• _Data supplied_
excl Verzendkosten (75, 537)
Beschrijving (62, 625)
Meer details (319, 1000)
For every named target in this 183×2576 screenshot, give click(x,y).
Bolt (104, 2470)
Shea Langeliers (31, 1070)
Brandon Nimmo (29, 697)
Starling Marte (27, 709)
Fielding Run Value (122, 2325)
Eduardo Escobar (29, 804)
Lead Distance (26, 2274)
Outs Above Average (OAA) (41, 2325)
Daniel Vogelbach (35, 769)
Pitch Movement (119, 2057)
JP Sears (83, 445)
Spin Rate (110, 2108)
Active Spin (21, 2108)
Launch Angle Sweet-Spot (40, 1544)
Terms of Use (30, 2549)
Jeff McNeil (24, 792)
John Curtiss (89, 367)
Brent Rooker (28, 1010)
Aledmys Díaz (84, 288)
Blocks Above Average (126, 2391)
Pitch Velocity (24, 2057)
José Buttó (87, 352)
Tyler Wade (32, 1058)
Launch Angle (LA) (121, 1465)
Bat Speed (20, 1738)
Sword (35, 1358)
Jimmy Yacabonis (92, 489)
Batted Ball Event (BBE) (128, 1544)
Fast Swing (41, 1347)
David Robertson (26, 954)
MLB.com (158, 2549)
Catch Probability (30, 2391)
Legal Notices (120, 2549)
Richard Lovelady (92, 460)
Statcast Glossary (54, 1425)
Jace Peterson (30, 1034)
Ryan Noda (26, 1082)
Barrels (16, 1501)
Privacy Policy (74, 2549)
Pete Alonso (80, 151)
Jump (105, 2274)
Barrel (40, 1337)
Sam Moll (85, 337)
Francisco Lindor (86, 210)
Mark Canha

• _About this task_
Would you copy each line of the records that contains "Above"?

• _Task result_
Outs Above Average (OAA) (41, 2325)
Blocks Above Average (126, 2391)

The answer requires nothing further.